Exercise requirements:
Please keep to the lines below from the one with "11cm、「ブチワンク」 高さ約8cm" through the one with "予告なく変更になる場合がございます。", and restate them word for word, ends included.

Saved entries

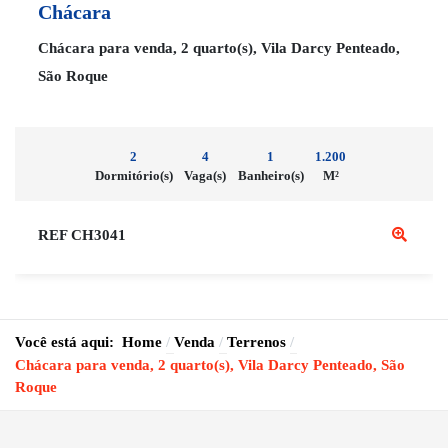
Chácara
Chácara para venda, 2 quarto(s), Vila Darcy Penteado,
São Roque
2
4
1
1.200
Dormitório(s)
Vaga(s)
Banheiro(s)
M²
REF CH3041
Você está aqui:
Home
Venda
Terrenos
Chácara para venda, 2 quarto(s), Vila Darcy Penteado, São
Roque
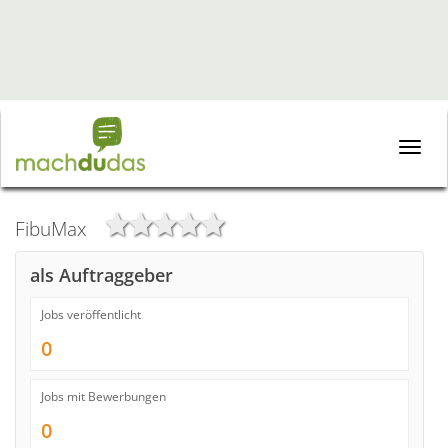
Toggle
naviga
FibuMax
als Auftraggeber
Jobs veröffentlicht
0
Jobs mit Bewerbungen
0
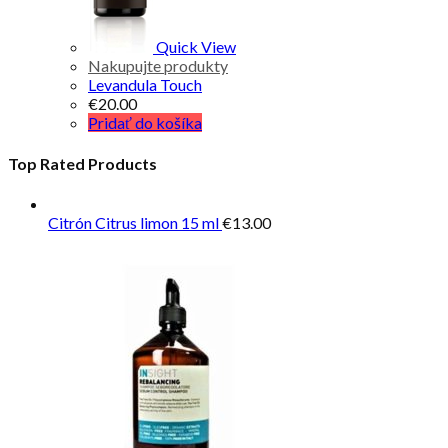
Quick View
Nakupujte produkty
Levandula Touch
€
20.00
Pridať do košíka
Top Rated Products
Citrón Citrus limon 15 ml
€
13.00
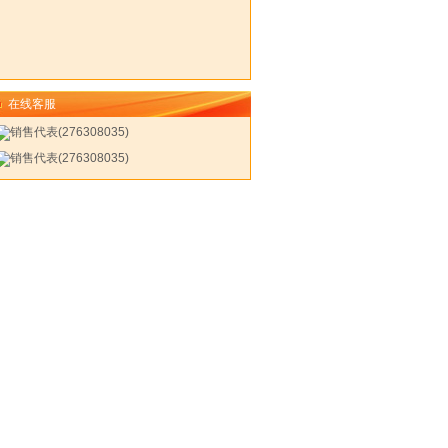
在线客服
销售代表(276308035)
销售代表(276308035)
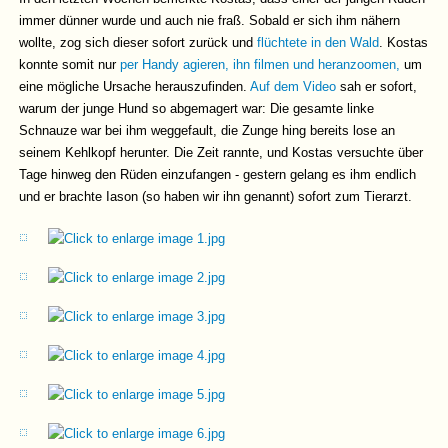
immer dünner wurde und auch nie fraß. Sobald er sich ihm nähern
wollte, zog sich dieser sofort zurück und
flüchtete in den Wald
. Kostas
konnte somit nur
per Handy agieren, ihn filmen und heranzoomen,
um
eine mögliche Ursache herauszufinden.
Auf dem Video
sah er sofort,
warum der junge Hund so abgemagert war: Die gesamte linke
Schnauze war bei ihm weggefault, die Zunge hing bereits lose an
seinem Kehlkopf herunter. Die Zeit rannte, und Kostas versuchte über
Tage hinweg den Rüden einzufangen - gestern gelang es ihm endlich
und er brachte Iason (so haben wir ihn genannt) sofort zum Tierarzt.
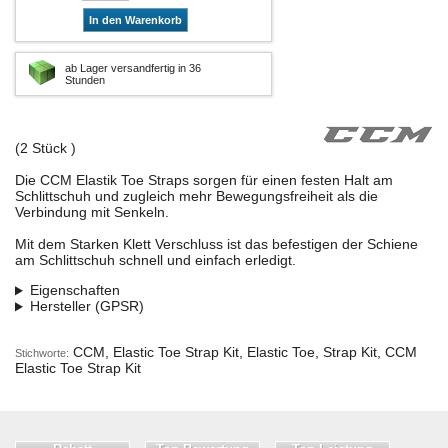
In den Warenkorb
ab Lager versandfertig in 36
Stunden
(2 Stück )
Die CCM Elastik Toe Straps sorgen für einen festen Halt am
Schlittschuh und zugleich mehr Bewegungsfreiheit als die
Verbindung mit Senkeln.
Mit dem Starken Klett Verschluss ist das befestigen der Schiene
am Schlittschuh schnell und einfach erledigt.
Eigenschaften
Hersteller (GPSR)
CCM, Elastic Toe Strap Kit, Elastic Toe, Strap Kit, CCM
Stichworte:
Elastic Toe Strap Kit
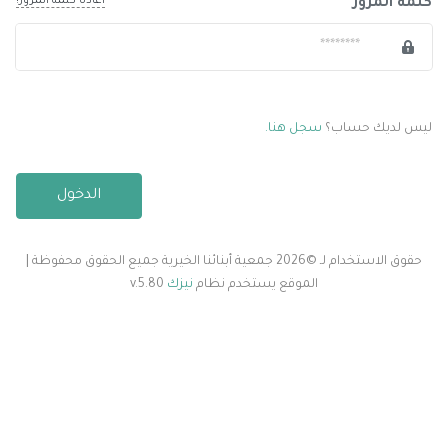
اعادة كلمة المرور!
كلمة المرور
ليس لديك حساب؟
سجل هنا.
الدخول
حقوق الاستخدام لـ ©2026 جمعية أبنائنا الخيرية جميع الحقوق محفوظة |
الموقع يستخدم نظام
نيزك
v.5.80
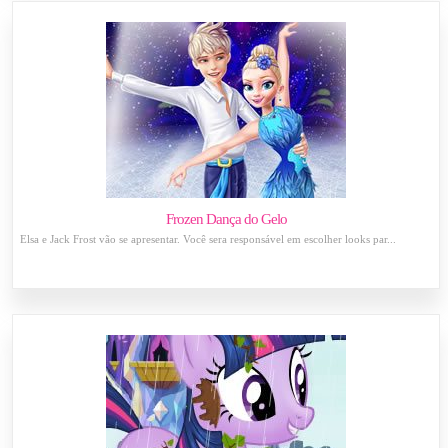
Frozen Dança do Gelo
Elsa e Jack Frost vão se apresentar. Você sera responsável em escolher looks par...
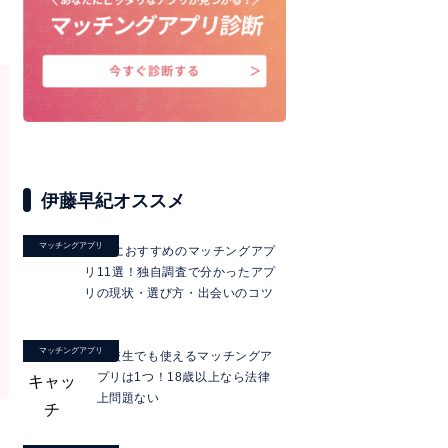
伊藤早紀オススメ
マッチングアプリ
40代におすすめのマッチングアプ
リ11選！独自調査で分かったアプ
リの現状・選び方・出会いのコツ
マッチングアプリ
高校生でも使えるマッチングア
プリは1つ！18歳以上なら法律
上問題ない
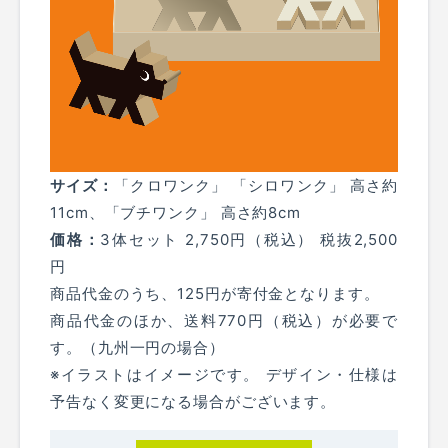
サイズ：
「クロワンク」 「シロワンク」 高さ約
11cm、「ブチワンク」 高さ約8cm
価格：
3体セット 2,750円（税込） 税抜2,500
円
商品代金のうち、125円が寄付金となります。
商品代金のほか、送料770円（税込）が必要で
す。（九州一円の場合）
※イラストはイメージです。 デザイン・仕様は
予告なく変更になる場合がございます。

* * *

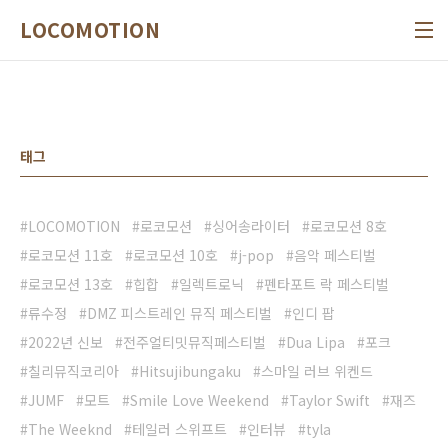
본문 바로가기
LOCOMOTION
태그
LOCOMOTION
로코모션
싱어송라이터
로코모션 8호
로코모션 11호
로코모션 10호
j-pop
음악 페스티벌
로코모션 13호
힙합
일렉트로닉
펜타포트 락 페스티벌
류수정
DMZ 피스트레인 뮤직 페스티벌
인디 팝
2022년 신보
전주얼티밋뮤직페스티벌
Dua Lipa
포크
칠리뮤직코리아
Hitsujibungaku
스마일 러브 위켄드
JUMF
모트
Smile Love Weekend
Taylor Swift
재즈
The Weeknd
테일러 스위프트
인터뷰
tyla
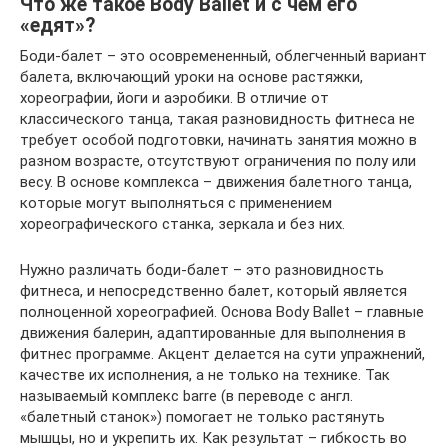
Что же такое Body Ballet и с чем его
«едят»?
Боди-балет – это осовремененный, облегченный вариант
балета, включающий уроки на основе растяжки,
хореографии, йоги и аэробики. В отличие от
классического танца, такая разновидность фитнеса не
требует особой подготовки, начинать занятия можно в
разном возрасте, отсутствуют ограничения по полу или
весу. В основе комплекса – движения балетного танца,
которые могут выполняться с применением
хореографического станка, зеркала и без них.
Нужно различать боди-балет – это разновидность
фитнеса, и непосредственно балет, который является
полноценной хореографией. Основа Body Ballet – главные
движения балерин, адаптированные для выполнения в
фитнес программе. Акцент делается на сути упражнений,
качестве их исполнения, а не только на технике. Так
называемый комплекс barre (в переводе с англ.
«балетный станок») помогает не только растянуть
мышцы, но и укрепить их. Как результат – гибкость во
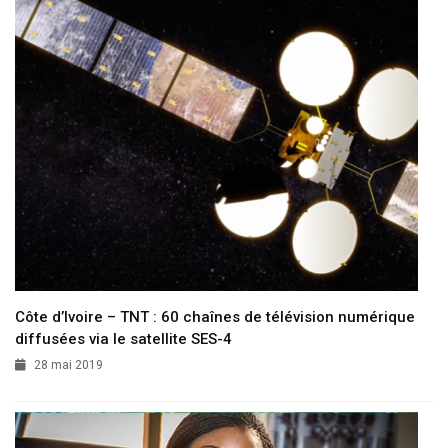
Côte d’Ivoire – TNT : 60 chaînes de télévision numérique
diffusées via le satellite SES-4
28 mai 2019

Result for this exercise:
11cm、「ブチワンク」 高さ約8cm
価格：
3体セット 2,750円（税込） 税抜2,500
円
商品代金のうち、125円が寄付金となります。
商品代金のほか、送料770円（税込）が必要で
す。（九州一円の場合）
※イラストはイメージです。 デザイン・仕様は
予告なく変更になる場合がございます。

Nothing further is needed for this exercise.